# Pairing motorola phone with blue tooth Sony radio/mp3 player



## zhong (Aug 1, 2010)

I read all instructions from my cell phone to MEX-BT2800-
blue tooth Sony radio/cd/mp3 player player.

I have problems pairing motorola phone with blue tooth Sony radio/cd/mp3 player player- MEX-BT2800.

My cell phone is Motokrzr K1m and Bluetooth Audio System MEX-BT2800-
blue tooth Sony radio/cd/mp3 player player.
.
Pairing-
I get the bluetooth sony system working and accepted/connected to XPLOD. I didn't need to enter any passcode for it to connect and accept.
My cell phone is on MTS auto anwser. HOwever when I try to phone it calls and connects, but nobody can answer the phone on the other end which I dial to, nor could anybody phone to me when my blue tooth is enabled.

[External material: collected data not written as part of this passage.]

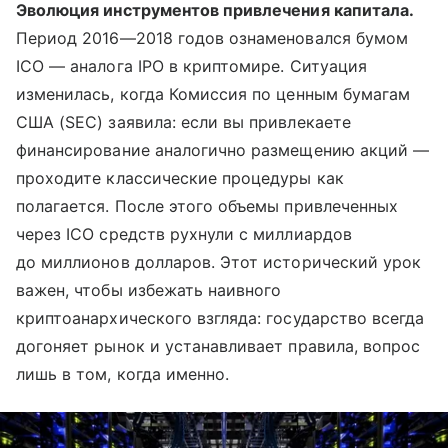
Эволюция инструментов привлечения капитала.
Период 2016—2018 годов ознаменовался бумом
ICO — аналога IPO в криптомире. Ситуация
изменилась, когда Комиссия по ценным бумагам
США (SEC) заявила: если вы привлекаете
финансирование аналогично размещению акций —
проходите классические процедуры как
полагается. После этого объемы привлеченных
через ICO средств рухнули с миллиардов
до миллионов долларов. Этот исторический урок
важен, чтобы избежать наивного
криптоанархического взгляда: государство всегда
догоняет рынок и устанавливает правила, вопрос
лишь в том, когда именно.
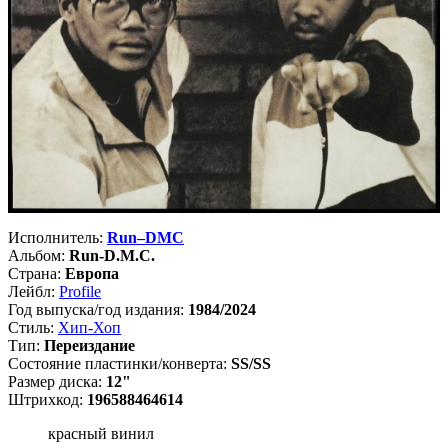
Исполнитель:
Run–DMC
Альбом:
Run-D.M.C.
Страна:
Европа
Лейбл:
Profile
Год выпуска/год издания:
1984/2024
Стиль:
Хип-Хоп
Тип:
Переиздание
Состояние пластинки/конверта:
SS/SS
Размер диска:
12"
Штрихкод:
196588464614
красный винил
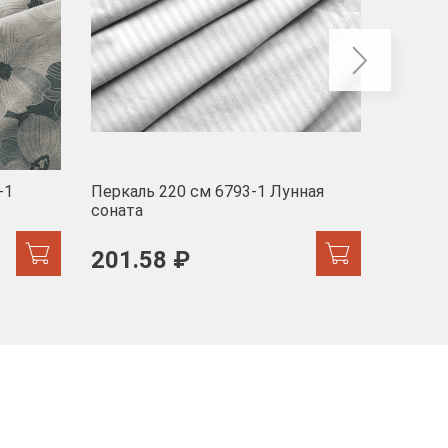
-1
Перкаль 220 см 6793-1 Лунная
Муслин
соната
103 
201.58 ₽
171.44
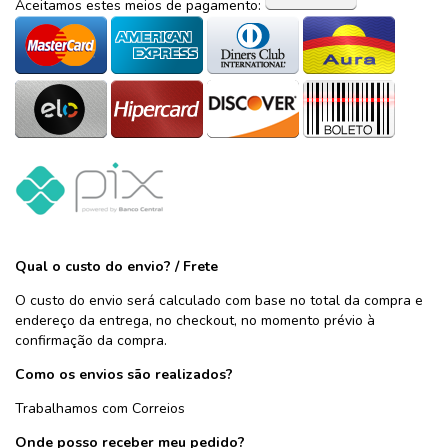
Aceitamos estes meios de pagamento:
Qual o custo do envio? / Frete
O custo do envio será calculado com base no total da compra e
endereço da entrega, no checkout, no momento prévio à
confirmação da compra.
Como os envios são realizados?
Trabalhamos com Correios
Onde posso receber meu pedido?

Could someone please tell me what I am doing wrong?

Is there something at fault with the Sony Bluetooth ?


Thanks.


----------



## zhong (Aug 1, 2010)

I have it working using voice recognition, however it won't work by pressing the no. buttons on my cell phone. It show connects when I click to ring some one, but no one is able to anwser the phone from the phone I ring to.

Thanks.


----------